◆ **What needs to be done**
Would you please output only the lines from the one containing "dental care team. Students who have effective" through the end of the entries below, exactly as written?
────────────────────────────────────────
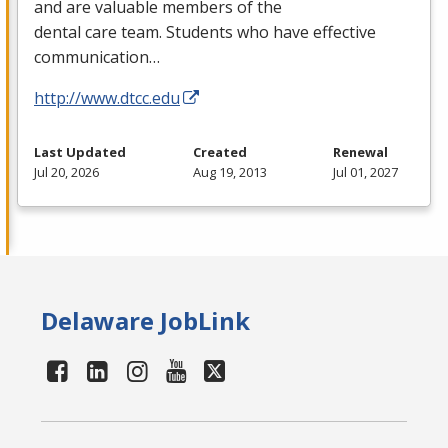
and are valuable members of the
dental care team. Students who have effective
communication…
http://www.dtcc.edu
Last Updated
Created
Renewal
Jul 20, 2026
Aug 19, 2013
Jul 01, 2027
Delaware JobLink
────────────────────────────────────────
◆ **Written solution**
dental care team. Students who have effective
communication…
http://www.dtcc.edu
Last Updated
Created
Renewal
Jul 20, 2026
Aug 19, 2013
Jul 01, 2027
Delaware JobLink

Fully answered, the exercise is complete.